L’enigma del piede nudo e l’ombra di una donna
Tra i dati più inquietanti, c’è anche il rilievo di un’impronta plantare nuda, con una caratteristica particolare: una deformazione compatibile con l’alluce valgo, una condizione che colpisce circa un quarto della popolazione, con una maggiore incidenza tra le donne. Quell’impronta non è mai stata associata né ad Alberto Stasi, né ai familiari di Chiara, né ai soccorritori. Rimane una traccia fantasma, al centro della scena del crimine, che nessuno ha mai saputo o voluto spiegare. Il medico legale Oscar Ghizzoni, consulente della difesa di Stasi, ha dichiarato che la morfologia del piede è incompatibile con quella dell’imputato. Eppure, questo dato è rimasto ai margini delle sentenze. La domanda sorge spontanea: se l’impronta non appartiene a Stasi, allora a chi? E se davvero si trattasse di una donna? Negli anni, alcune ipotesi alternative hanno parlato di una seconda presenza nella villetta, forse addirittura di una figura femminile coinvolta.
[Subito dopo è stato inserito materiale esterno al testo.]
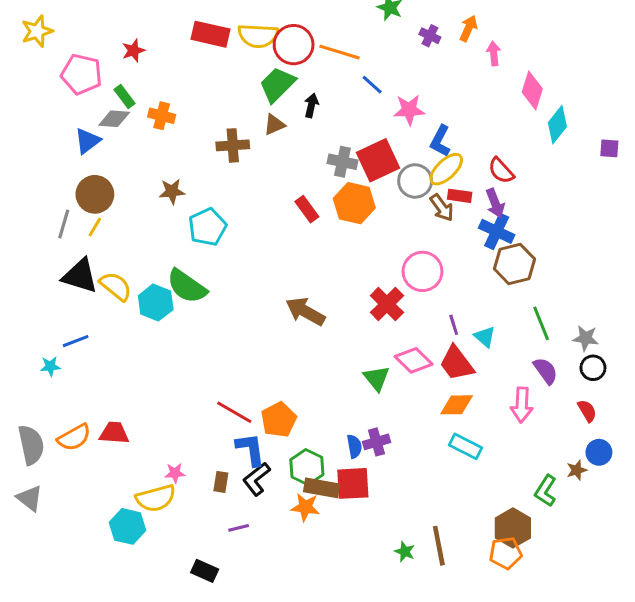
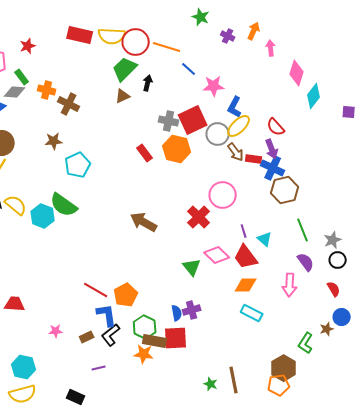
brown cross: (233, 145) -> (69, 104), moved, turned 30
red rectangle: (460, 196) -> (254, 159), moved
gray star: (586, 338) -> (333, 240), turned -30
brown rectangle: (221, 482) -> (87, 337), turned 56
yellow semicircle: (156, 498) -> (23, 394), moved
Una tesi supportata anche da impronte compatibili con scarpe di taglia ridotta, emerse nelle primissime fasi dell’indagine.
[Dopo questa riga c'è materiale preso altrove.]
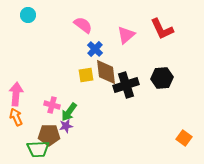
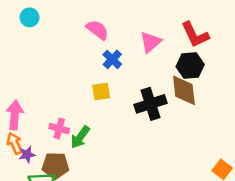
brown diamond: (106, 72) -> (184, 90), moved
black hexagon: (162, 78) -> (190, 66), moved
purple star: (66, 126) -> (27, 154), moved

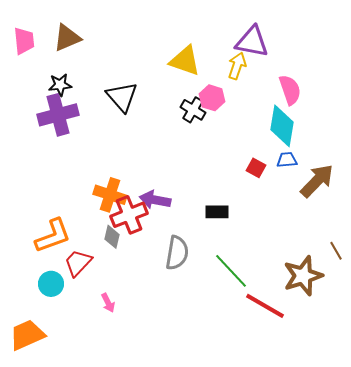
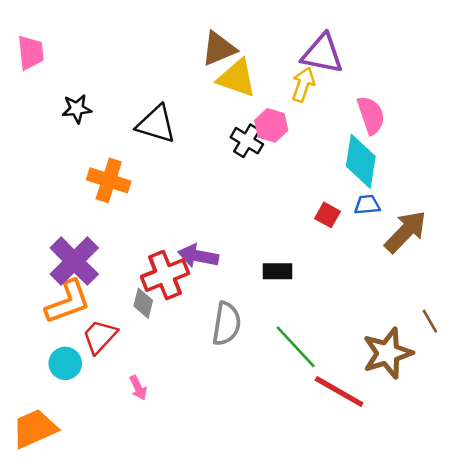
brown triangle: (67, 38) -> (219, 49), moved
black triangle: (122, 97) -> (156, 124), turned -32
purple cross: (58, 115) -> (74, 261), moved, turned -30
orange cross: (110, 195) -> (109, 180), moved

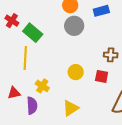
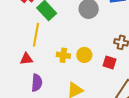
yellow cross: (42, 86) -> (63, 55), moved, turned -32
red triangle: (14, 93) -> (26, 59), moved

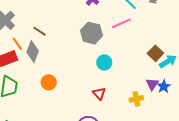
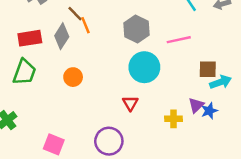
pink line: (121, 23) -> (179, 40), moved
orange line: (17, 44) -> (85, 25), moved
brown square: (155, 53) -> (208, 69), turned 35
cyan circle: (104, 62) -> (144, 67), size x1.6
Un caso che continua a dividere
Il delitto di Chiara Poggi, avvenuto il 13 agosto 2007, ha segnato profondamente l’opinione pubblica italiana. La condanna definitiva di Alberto Stasi a 16 anni di reclusione, arrivata nel 2015 dopo anni di processi, non ha mai davvero chiuso il caso agli occhi di molti osservatori. Le incongruenze nelle prove, le perizie discordanti, la gestione iniziale delle indagini e ora anche questi nuovi dettagli concorrono a mantenere aperta la ferita di Garlasco.
Nonostante il verdetto della Cassazione, sono ancora tanti i punti oscuri. E oggi, a diciotto anni dai fatti, il caso Poggi continua a interrogare un Paese intero. Non solo per ciò che è accaduto quella mattina d’estate, ma per tutto ciò che forse non è mai stato davvero raccontato fino in fondo.